• **Requirement**
The line containing "Best of Documentary" opens the span to copy, and the last line of the records below closes it. Write out that span exactly.

Entries taken from a collection
====================

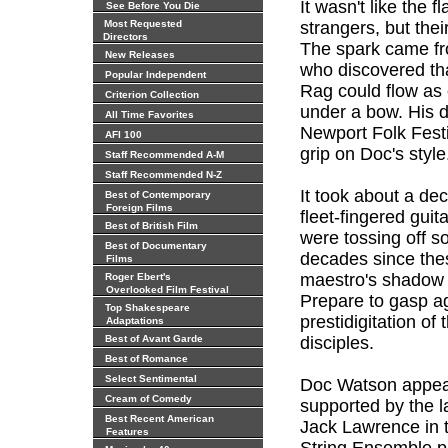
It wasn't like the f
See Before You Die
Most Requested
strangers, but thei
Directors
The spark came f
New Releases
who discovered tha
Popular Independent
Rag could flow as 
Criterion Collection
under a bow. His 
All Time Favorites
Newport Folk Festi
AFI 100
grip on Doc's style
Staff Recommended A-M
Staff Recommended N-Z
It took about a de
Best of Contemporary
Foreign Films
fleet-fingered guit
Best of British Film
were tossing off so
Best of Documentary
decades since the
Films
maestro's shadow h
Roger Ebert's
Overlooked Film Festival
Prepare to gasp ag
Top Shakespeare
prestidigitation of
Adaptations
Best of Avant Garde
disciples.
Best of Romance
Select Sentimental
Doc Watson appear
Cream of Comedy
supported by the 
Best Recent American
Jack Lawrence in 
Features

====================

• **Reply**
Best of Documentary
decades since the
Films
maestro's shadow h
Roger Ebert's
Overlooked Film Festival
Prepare to gasp ag
Top Shakespeare
prestidigitation of
Adaptations
Best of Avant Garde
disciples.
Best of Romance
Select Sentimental
Doc Watson appear
Cream of Comedy
supported by the 
Best Recent American
Jack Lawrence in 
Features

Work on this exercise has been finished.